The present imbroglio involving pay raises for New York State judges is past being an embarrassment, and even past being a public disgrace. A society that allows young lawyers just out of law school to be earning more than a New York State Supreme Court judge is a sad reflection on the way we order our priorities. It is an absurdity, made even more painful and unjust by elected officials who seek to link any raises for beleaguered judges who work full time and are severely limited in their ability to supplement their income, to raises for part-time legislators who are free to supplement their income as they see fit.
This linkage has made judges unwilling hostages to the political maelstrom in Albany and is an issue, among others, that the judges have raised in their current lawsuits that are slowly wending their way to the Court of Appeals. Of course, lightning could strike and before the end of 2008, the Legislature could vote a raise (to go into effect in the beginning of 2009) and have it signed by the governor. But, if this does not happen (and each day, it appears more unlikely), then, because of certain constitutional infirmities, the Legislature taking office in January 2009 could not vote themselves a raise for their terms of office (two years) and consequently, any future raise could not occur until January 2011 at the earliest. And, because of linkage, judges would find themselves forced along for the ride until 2011 at the earliest, an intolerable result.
Many leaders bear blame for this fiasco: Governor David Paterson and Assembly Speaker Sheldon Silver for failing to demonstrate the necessary leadership and Chief Judge Judith S. Kaye for failing to make this issue an earlier priority in her court agenda.
Naturally, all of us who make our livelihood in the courts of the State of New York bemoan this incredibly unfair state of affairs. We fervently hope that the judiciary will soon get the salary adjustments that they so sorely deserve.
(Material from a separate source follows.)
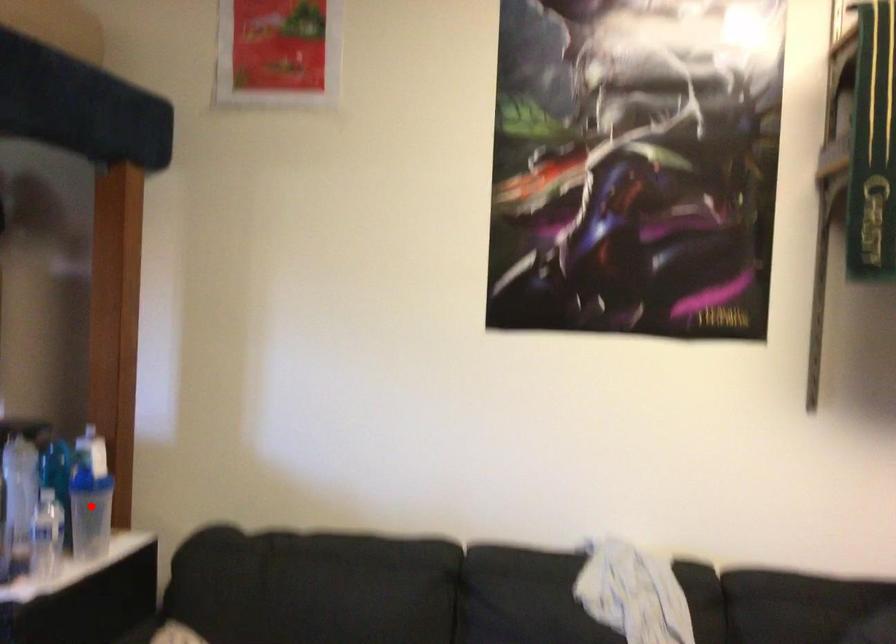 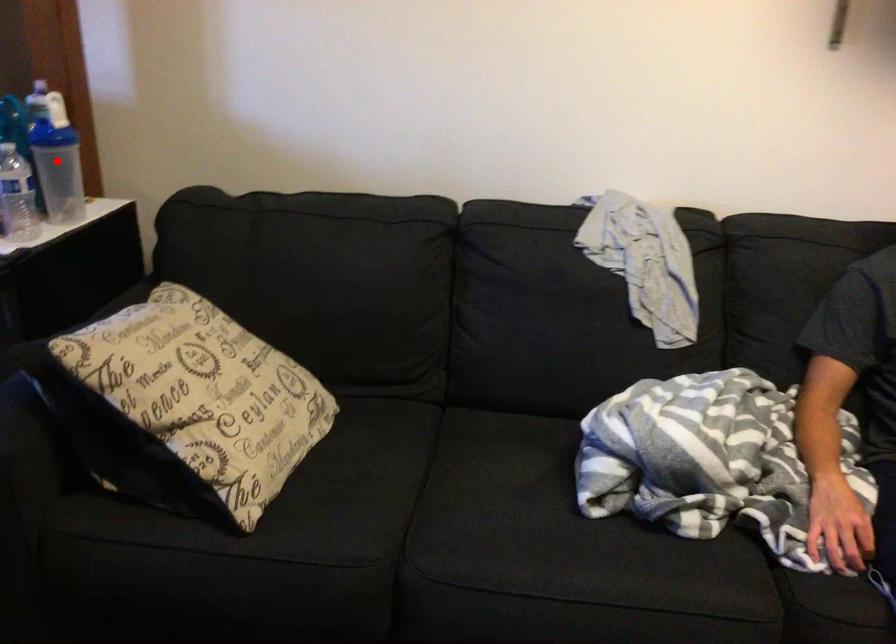 I am providing you with two images of the same scene from different viewpoints. A red point is marked on the first image and another point is marked on the second image. Is the red point in image1 aligned with the point shown in image2?

Yes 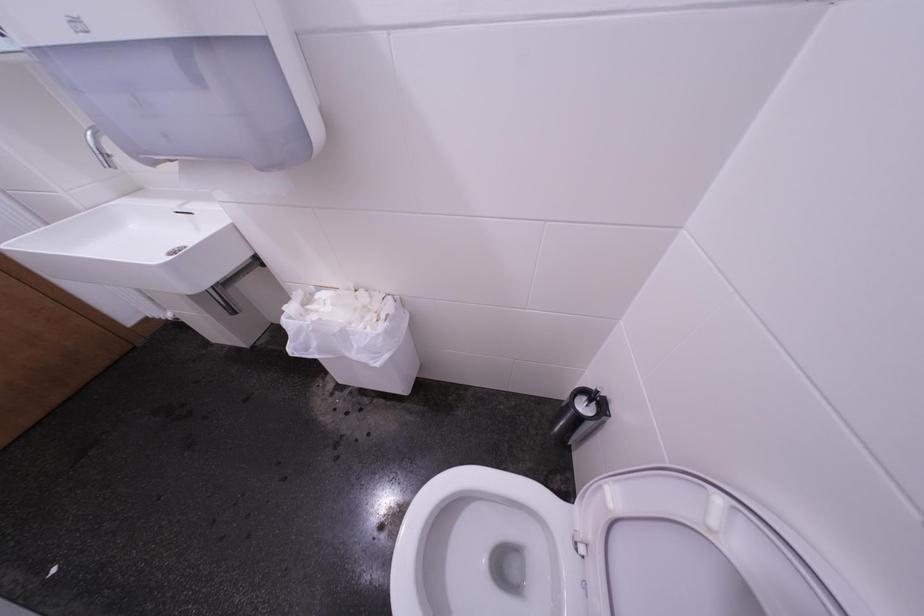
But, until that happens and unfortunately, it appears that it may not be happening for awhile, let me advance what I perceive to be a modest proposal – a temporary measure until this wrong is righted.
Presently the Code of Judicial Conduct allows judges to have only limited kinds of outside income: lecturing or teaching and writing. 1 The New York State Constitution, Articles 6, §20 also provides:
These provisions must be viewed through the prism of the so-called “dignity rule” which provides that, “A judge shall conduct all of the judge’s extra-judicial activities so that they do not detract from the dignity of judicial office.”2 The chief administrative judge, on behalf of the chief judge, has the power to amend or modify the rules relating to outside employment.3
I would argue that because of the financial crisis facing members of the state judiciary, the restriction on outside employment for judges should be temporarily relaxed and judges should now be able to engage in employment that will not impact upon or intersect with their judicial duties: such activity should not be restricted to teaching and writing.
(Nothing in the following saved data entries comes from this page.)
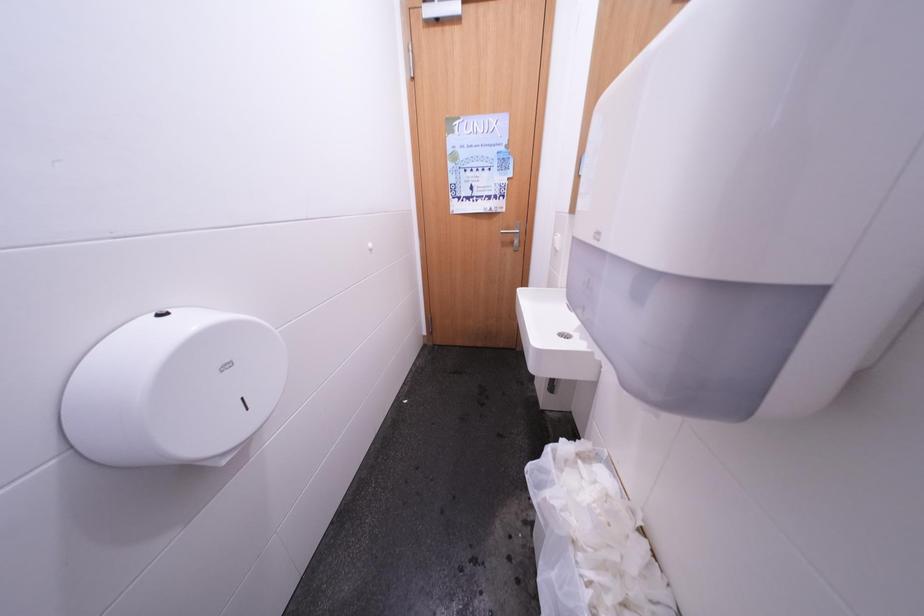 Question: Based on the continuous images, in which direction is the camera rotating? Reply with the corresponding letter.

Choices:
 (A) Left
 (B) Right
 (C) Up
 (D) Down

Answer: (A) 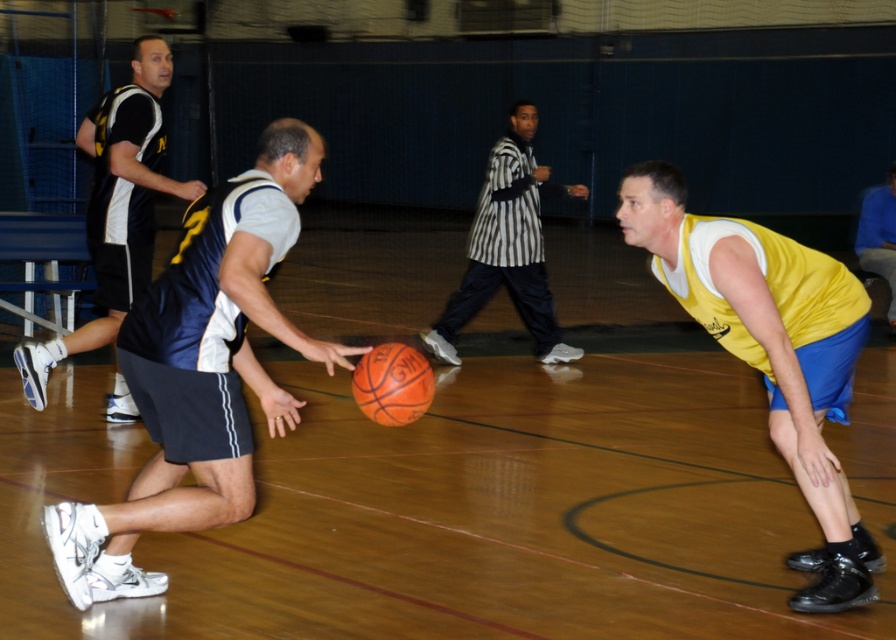 Can you confirm if yellow matte jersey at center is bigger than yellow jersey at right?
Judges should be able to work for example, in book stores, in service establishments, as artisans, etc. They should be allowed to unleash their entrepreneurial and intellectual skills by involvement in the management and operations of commercial businesses. They should be allowed to utilize their life skills and insights in non-prohibited undertakings and enterprises.
I am not suggesting a complete relaxation of the dignity rules for judges such as becoming a bouncer at Scores. I am suggesting a modest, common sense relaxation of the rules. This would be consistent with the New York State Constitution which prohibits judges only from engaging in the practice of law or conduct that would interfere with their performance of judicial duties. As a matter of comparison, New York City policemen, wearing full indicia of their authority; uniforms, badges and guns, are allowed to undertake certain types of additional employment.4
The chief judge also has it within her power to shorten the judges’ workday to end at 4 p.m., which would facilitate outside part-time employment. The test should be productivity, not punching a time clock.
There is nothing dignified about enforced poverty. I believe that my modest proposal would allow judges to seek outside employment in the late afternoon, evening and on weekends in order to make ends meet. For those who love the bench, this recommendation is only a slight stop-gap measure. But small as it is, it may just be enough to keep many qualified justices from leaving the bench in disgust.
The public has the “elevator” syndrome when it comes to the courts. When somebody is trapped in an elevator, as soon as they get free, they compile a list of people they intend to sue: the elevator company, the city, the building’s owner, the management company, etc., not to mention the people who make the elevator, service the elevator, its building inspectors, etc. Twenty minutes later, this is all forgotten.
Similarly with courts, the average citizen goes there probably once in his or her lifetime. They complain about the condition of the courts, how long they had to wait for a judge who was busy on other tasks and everything from the peeling ceilings to the state of the bathrooms. Once they are out of the courthouse, they could not care less.
We should care more, not less; not later, now.
Raoul Felder is a matrimonial attorney and a partner in Raoul Felder and Partners. Lauren Mallin, an associate at the firm, contributed to the preparation of the article.
1 22 NYCRR Part 100 §100.4 (B).
2. 22 NYCRR Part 100 §100.4 (A) (2).
3. NY CLS Jud §212 (2008).
4. NY Patrol Guide Procedure 205-40.